*YOUR TASK*:
Output the entries that follow character for character. Leave every image out.

*EXERCISE MATERIALS*:
══════════════════════════════
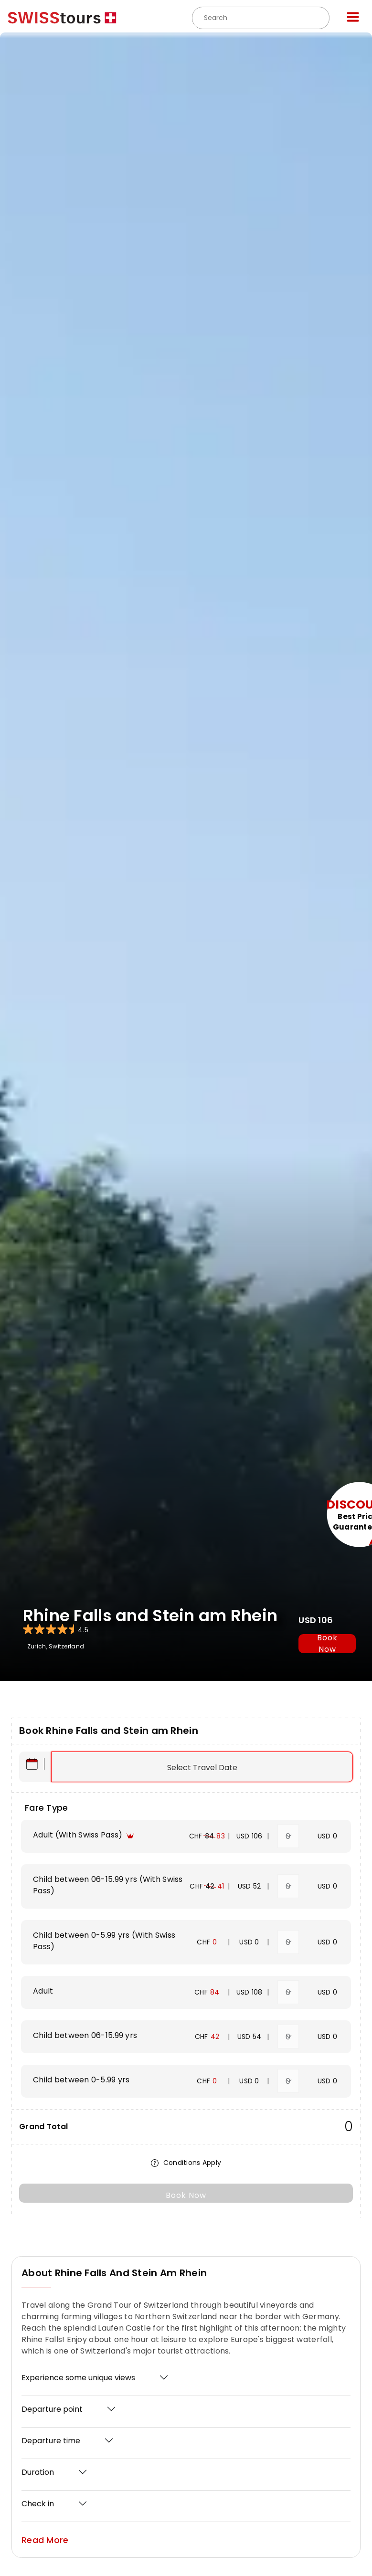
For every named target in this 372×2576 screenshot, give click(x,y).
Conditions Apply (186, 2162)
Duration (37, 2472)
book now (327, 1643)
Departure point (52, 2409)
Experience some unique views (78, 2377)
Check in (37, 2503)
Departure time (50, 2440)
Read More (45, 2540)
══════════════════════════════
*PROBLEM SOLUTION*:
For every named target in this 372×2576 screenshot, give click(x,y).
Conditions Apply (186, 2162)
Duration (37, 2472)
book now (327, 1643)
Departure point (52, 2409)
Experience some unique views (78, 2377)
Check in (37, 2503)
Departure time (50, 2440)
Read More (45, 2540)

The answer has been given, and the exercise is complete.